------ Input data ------

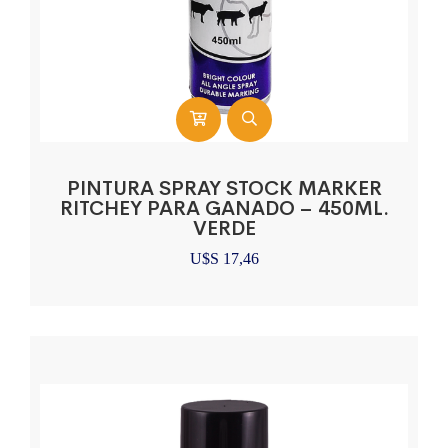
PINTURA SPRAY STOCK MARKER
RITCHEY PARA GANADO – 450ML.
VERDE
U$S
17,46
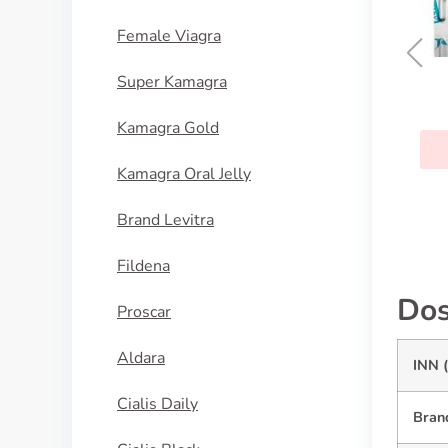
Female Viagra
Super Kamagra
Toradol
Kamagra Gold
KUPI SADA
Kamagra Oral Jelly
Brand Levitra
Fildena
Dos
Proscar
Aldara
INN 
Cialis Daily
Bran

------

Task to complete => Whenever a line of the data holds the string "Kamagra", pick that line out.

Solution to this exercise =>
Super Kamagra
Kamagra Gold
Kamagra Oral Jelly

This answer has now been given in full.